### EXERCISE
Copy out each line in the listing below where the word "Интраоральный" appears.

### RECORDS FOR THIS TASK

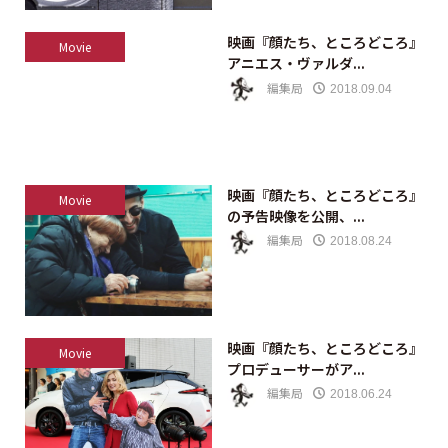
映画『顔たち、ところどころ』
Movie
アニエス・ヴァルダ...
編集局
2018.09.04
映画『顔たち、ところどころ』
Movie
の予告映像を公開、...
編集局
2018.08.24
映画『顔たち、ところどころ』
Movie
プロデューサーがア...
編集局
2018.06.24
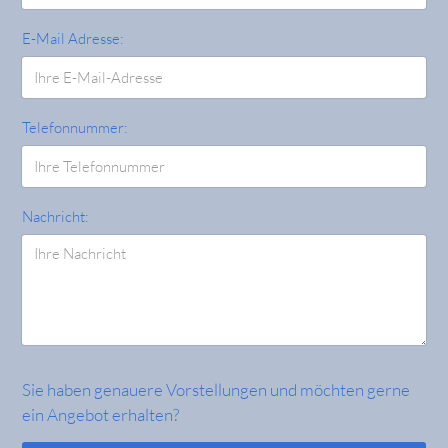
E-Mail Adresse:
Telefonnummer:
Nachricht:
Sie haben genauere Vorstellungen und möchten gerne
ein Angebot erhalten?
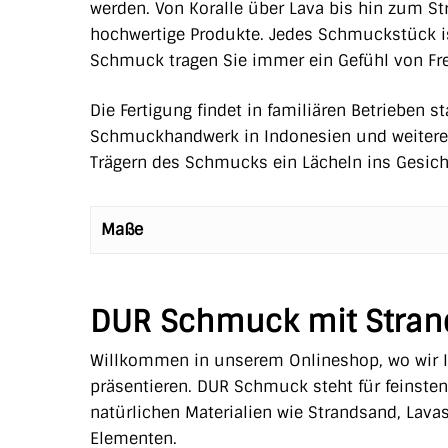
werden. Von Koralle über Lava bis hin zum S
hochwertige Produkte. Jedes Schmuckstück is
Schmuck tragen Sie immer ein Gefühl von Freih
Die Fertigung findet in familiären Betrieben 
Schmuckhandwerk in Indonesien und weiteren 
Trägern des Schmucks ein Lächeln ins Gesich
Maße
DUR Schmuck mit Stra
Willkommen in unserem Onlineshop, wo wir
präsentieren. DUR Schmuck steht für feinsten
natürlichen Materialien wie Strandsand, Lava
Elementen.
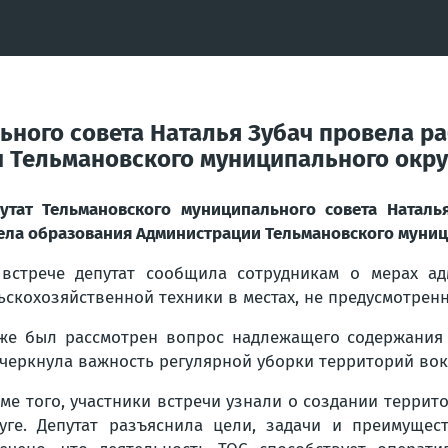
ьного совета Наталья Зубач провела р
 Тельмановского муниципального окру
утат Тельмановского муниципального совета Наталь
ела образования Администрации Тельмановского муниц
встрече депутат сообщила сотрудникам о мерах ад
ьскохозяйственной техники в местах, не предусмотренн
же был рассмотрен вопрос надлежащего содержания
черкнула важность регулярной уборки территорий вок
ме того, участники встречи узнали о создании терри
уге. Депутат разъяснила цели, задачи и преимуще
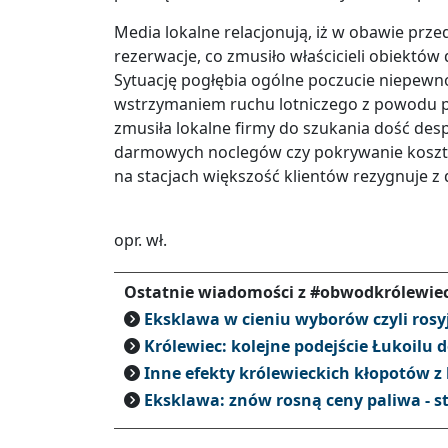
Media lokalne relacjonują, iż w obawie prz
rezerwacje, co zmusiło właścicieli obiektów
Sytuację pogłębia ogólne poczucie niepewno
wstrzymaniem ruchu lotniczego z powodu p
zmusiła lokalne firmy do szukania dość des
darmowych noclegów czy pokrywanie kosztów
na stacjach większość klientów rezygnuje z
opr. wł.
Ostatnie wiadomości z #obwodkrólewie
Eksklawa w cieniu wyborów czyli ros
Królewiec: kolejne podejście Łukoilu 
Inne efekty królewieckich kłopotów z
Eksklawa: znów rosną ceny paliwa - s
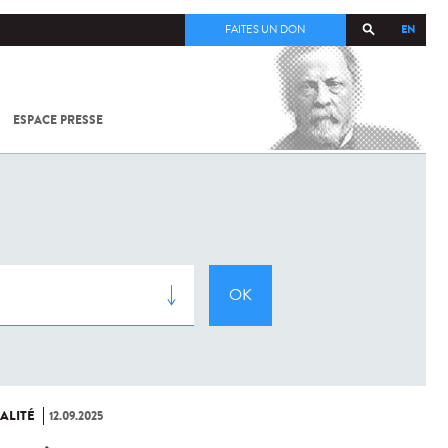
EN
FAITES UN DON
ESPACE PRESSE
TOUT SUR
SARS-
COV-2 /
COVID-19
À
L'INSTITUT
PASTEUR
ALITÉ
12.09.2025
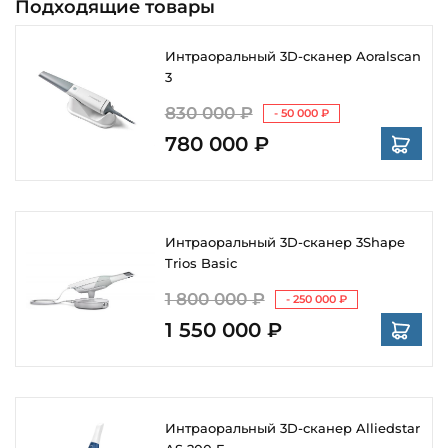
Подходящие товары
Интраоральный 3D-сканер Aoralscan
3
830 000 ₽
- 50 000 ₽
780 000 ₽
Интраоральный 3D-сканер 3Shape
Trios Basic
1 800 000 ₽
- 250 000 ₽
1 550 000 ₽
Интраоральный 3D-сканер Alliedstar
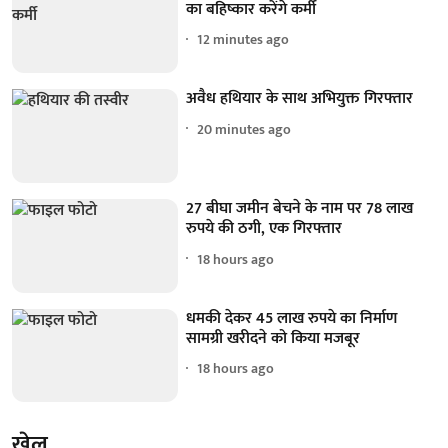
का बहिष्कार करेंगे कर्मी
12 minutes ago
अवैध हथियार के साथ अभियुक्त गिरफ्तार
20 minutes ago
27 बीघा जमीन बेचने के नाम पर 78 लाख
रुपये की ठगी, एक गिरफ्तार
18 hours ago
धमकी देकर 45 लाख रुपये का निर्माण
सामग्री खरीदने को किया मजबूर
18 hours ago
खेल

### ANSWER SPACE
Интраоральный 3D-сканер Aoralscan
Интраоральный 3D-сканер 3Shape
Интраоральный 3D-сканер Alliedstar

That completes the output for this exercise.